*** Opening GIVEN ENTRIES ***

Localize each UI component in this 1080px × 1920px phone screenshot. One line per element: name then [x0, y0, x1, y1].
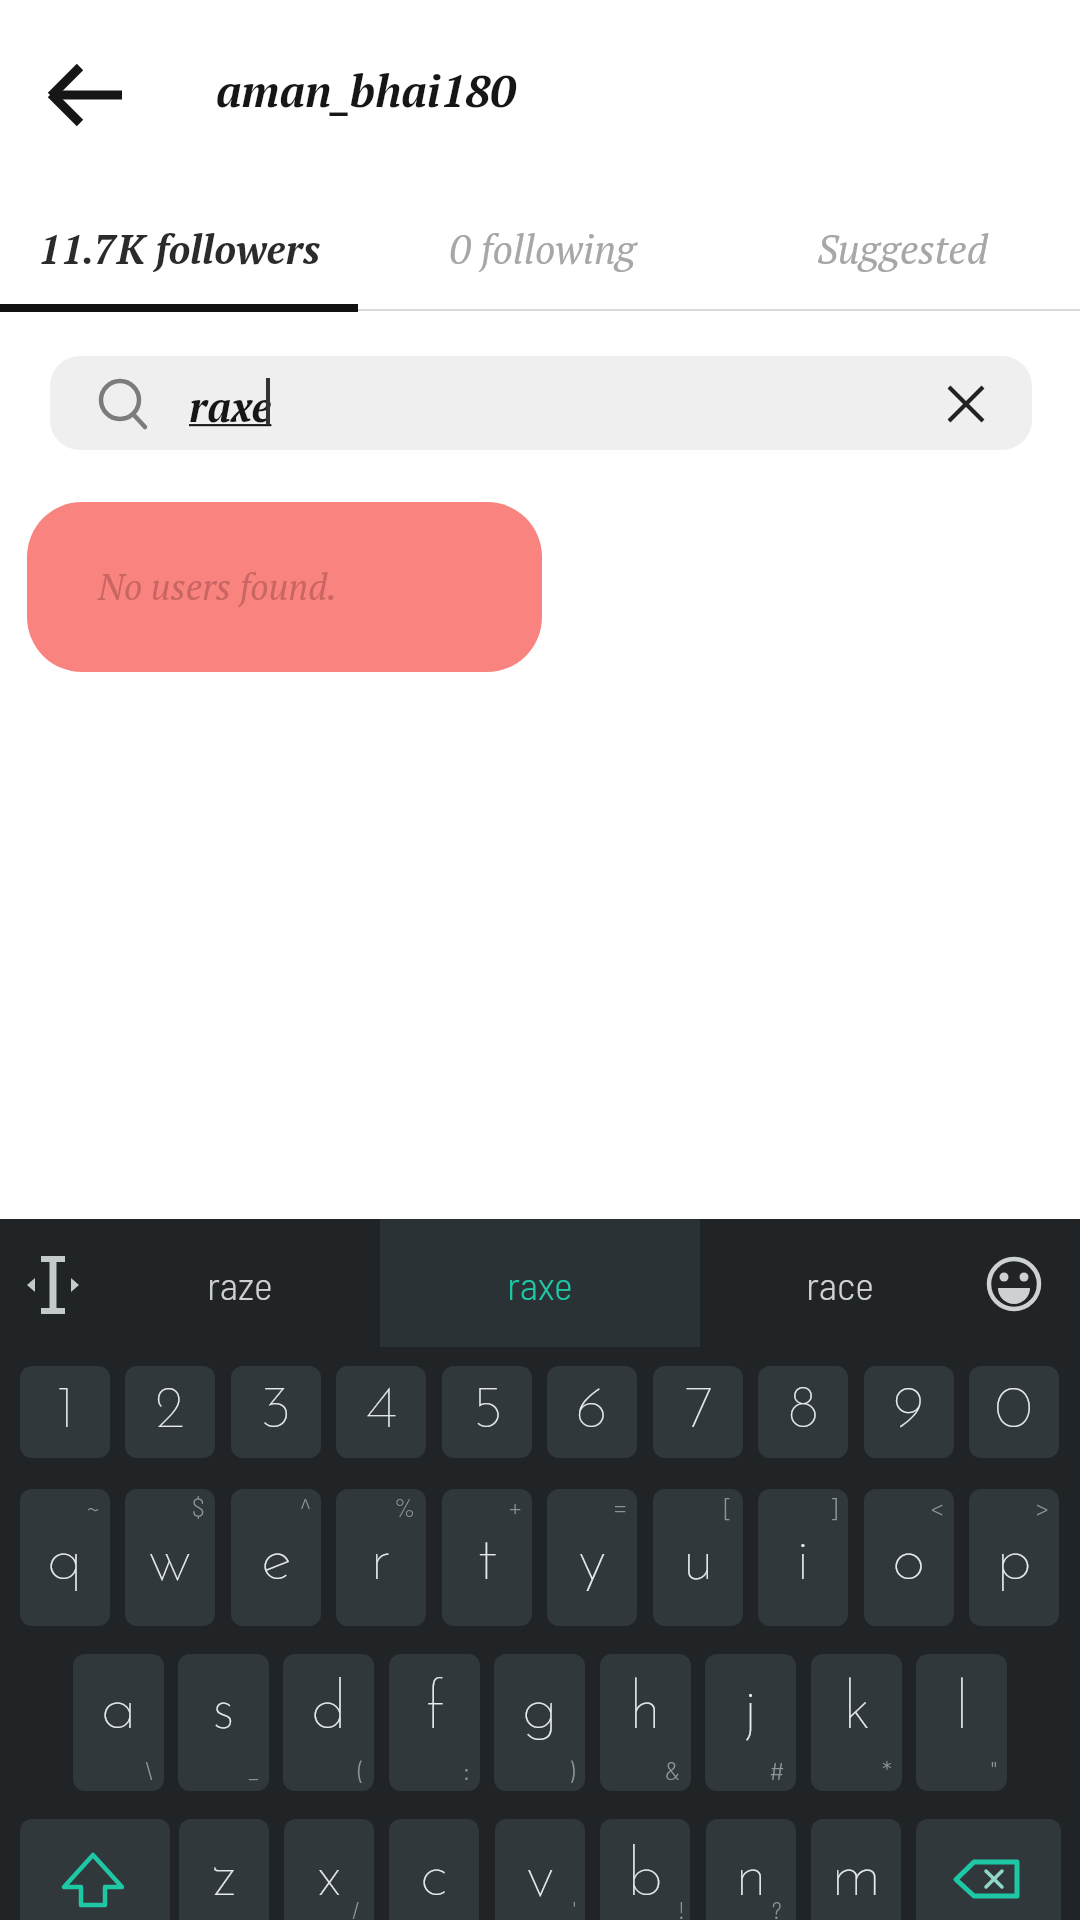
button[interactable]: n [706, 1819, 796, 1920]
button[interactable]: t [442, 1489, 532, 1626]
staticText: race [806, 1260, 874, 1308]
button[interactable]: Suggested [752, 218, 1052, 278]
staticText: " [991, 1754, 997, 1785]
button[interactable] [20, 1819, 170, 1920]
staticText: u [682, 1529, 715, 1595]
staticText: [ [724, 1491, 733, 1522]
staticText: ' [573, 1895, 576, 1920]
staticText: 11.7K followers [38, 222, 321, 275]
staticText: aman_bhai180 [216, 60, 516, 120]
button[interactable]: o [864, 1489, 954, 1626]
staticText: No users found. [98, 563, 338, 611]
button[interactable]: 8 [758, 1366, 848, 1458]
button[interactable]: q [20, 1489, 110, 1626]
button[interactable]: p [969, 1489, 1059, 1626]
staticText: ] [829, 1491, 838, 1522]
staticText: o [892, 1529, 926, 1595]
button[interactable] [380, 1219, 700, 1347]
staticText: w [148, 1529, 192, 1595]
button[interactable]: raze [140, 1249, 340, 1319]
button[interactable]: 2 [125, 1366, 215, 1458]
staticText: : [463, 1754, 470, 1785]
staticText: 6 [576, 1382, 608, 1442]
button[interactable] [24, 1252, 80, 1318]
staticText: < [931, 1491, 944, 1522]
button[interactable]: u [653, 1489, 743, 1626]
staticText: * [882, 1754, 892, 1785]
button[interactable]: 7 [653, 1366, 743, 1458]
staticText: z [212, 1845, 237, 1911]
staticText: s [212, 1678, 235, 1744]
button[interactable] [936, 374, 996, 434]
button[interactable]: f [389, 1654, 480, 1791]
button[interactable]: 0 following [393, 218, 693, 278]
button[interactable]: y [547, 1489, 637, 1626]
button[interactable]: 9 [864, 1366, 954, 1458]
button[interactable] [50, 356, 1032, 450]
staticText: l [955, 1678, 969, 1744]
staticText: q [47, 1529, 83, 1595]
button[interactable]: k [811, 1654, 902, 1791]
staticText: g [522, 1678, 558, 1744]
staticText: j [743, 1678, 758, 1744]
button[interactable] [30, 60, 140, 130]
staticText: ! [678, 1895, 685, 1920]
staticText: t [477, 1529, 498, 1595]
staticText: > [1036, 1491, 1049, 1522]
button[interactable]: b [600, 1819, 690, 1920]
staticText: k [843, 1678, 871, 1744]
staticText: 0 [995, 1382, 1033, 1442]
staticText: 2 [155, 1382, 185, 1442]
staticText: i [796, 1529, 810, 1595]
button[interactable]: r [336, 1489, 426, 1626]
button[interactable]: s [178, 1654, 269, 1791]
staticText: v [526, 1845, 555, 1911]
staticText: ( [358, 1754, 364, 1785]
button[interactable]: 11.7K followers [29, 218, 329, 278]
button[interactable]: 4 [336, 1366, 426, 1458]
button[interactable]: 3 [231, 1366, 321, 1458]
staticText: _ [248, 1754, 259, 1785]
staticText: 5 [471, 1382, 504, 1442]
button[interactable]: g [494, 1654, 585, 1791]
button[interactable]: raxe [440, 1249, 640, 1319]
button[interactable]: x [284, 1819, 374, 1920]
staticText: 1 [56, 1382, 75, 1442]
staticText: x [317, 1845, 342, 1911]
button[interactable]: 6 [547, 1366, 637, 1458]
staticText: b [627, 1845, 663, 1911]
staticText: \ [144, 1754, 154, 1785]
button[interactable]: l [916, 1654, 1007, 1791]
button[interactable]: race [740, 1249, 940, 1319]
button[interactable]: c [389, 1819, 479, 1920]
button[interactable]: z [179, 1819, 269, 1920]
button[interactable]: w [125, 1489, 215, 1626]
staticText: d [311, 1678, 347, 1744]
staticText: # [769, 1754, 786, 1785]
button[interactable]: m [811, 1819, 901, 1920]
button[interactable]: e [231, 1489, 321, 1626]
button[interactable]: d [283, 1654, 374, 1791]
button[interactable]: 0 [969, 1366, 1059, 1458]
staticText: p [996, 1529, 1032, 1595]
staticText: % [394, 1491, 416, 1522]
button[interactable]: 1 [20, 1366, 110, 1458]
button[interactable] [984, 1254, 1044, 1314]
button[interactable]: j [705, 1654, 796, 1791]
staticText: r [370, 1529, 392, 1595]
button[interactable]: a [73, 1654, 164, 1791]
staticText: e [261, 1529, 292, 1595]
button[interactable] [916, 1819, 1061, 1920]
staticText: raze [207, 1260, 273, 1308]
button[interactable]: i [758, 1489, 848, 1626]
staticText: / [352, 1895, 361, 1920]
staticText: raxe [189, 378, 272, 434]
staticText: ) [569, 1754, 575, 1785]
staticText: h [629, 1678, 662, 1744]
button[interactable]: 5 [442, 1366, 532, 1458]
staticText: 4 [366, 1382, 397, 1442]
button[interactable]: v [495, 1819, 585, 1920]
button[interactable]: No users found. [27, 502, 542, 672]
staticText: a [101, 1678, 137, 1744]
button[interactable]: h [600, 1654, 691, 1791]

*** Closing GIVEN ENTRIES ***

Excluding the images, return each record above precisely as written.

Localize each UI component in this 1080px × 1920px phone screenshot. One line per element: name then [x0, y0, x1, y1].
button[interactable]: n [706, 1819, 796, 1920]
button[interactable]: t [442, 1489, 532, 1626]
staticText: race [806, 1260, 874, 1308]
button[interactable]: Suggested [752, 218, 1052, 278]
staticText: " [991, 1754, 997, 1785]
button[interactable] [20, 1819, 170, 1920]
staticText: u [682, 1529, 715, 1595]
staticText: [ [724, 1491, 733, 1522]
staticText: ' [573, 1895, 576, 1920]
staticText: 11.7K followers [38, 222, 321, 275]
staticText: aman_bhai180 [216, 60, 516, 120]
button[interactable]: o [864, 1489, 954, 1626]
staticText: No users found. [98, 563, 338, 611]
button[interactable]: 8 [758, 1366, 848, 1458]
button[interactable]: q [20, 1489, 110, 1626]
button[interactable]: p [969, 1489, 1059, 1626]
staticText: ] [829, 1491, 838, 1522]
staticText: o [892, 1529, 926, 1595]
button[interactable] [380, 1219, 700, 1347]
staticText: w [148, 1529, 192, 1595]
button[interactable]: raze [140, 1249, 340, 1319]
button[interactable]: 2 [125, 1366, 215, 1458]
staticText: : [463, 1754, 470, 1785]
staticText: 6 [576, 1382, 608, 1442]
button[interactable] [24, 1252, 80, 1318]
staticText: < [931, 1491, 944, 1522]
button[interactable]: u [653, 1489, 743, 1626]
staticText: * [882, 1754, 892, 1785]
button[interactable]: 7 [653, 1366, 743, 1458]
staticText: z [212, 1845, 237, 1911]
staticText: s [212, 1678, 235, 1744]
button[interactable] [936, 374, 996, 434]
button[interactable]: f [389, 1654, 480, 1791]
button[interactable]: 0 following [393, 218, 693, 278]
button[interactable]: y [547, 1489, 637, 1626]
button[interactable]: 9 [864, 1366, 954, 1458]
button[interactable] [50, 356, 1032, 450]
staticText: l [955, 1678, 969, 1744]
staticText: q [47, 1529, 83, 1595]
button[interactable]: k [811, 1654, 902, 1791]
staticText: g [522, 1678, 558, 1744]
staticText: j [743, 1678, 758, 1744]
button[interactable] [30, 60, 140, 130]
staticText: ! [678, 1895, 685, 1920]
staticText: t [477, 1529, 498, 1595]
staticText: > [1036, 1491, 1049, 1522]
button[interactable]: b [600, 1819, 690, 1920]
staticText: k [843, 1678, 871, 1744]
staticText: 0 [995, 1382, 1033, 1442]
staticText: 2 [155, 1382, 185, 1442]
staticText: i [796, 1529, 810, 1595]
button[interactable]: r [336, 1489, 426, 1626]
button[interactable]: s [178, 1654, 269, 1791]
staticText: v [526, 1845, 555, 1911]
staticText: ( [358, 1754, 364, 1785]
button[interactable]: 11.7K followers [29, 218, 329, 278]
button[interactable]: 4 [336, 1366, 426, 1458]
button[interactable]: 3 [231, 1366, 321, 1458]
staticText: _ [248, 1754, 259, 1785]
staticText: 5 [471, 1382, 504, 1442]
button[interactable]: g [494, 1654, 585, 1791]
button[interactable]: raxe [440, 1249, 640, 1319]
button[interactable]: x [284, 1819, 374, 1920]
staticText: 1 [56, 1382, 75, 1442]
staticText: x [317, 1845, 342, 1911]
button[interactable]: 6 [547, 1366, 637, 1458]
staticText: b [627, 1845, 663, 1911]
staticText: \ [144, 1754, 154, 1785]
button[interactable]: l [916, 1654, 1007, 1791]
button[interactable]: race [740, 1249, 940, 1319]
button[interactable]: c [389, 1819, 479, 1920]
button[interactable]: z [179, 1819, 269, 1920]
button[interactable]: w [125, 1489, 215, 1626]
staticText: d [311, 1678, 347, 1744]
staticText: # [769, 1754, 786, 1785]
button[interactable]: m [811, 1819, 901, 1920]
button[interactable]: e [231, 1489, 321, 1626]
button[interactable]: d [283, 1654, 374, 1791]
button[interactable]: 0 [969, 1366, 1059, 1458]
staticText: p [996, 1529, 1032, 1595]
staticText: % [394, 1491, 416, 1522]
button[interactable]: 1 [20, 1366, 110, 1458]
button[interactable] [984, 1254, 1044, 1314]
button[interactable]: j [705, 1654, 796, 1791]
staticText: r [370, 1529, 392, 1595]
button[interactable]: a [73, 1654, 164, 1791]
staticText: e [261, 1529, 292, 1595]
button[interactable] [916, 1819, 1061, 1920]
staticText: raze [207, 1260, 273, 1308]
button[interactable]: i [758, 1489, 848, 1626]
staticText: / [352, 1895, 361, 1920]
staticText: raxe [189, 378, 272, 434]
staticText: ) [569, 1754, 575, 1785]
staticText: h [629, 1678, 662, 1744]
button[interactable]: 5 [442, 1366, 532, 1458]
staticText: 4 [366, 1382, 397, 1442]
button[interactable]: v [495, 1819, 585, 1920]
button[interactable]: No users found. [27, 502, 542, 672]
staticText: a [101, 1678, 137, 1744]
button[interactable]: h [600, 1654, 691, 1791]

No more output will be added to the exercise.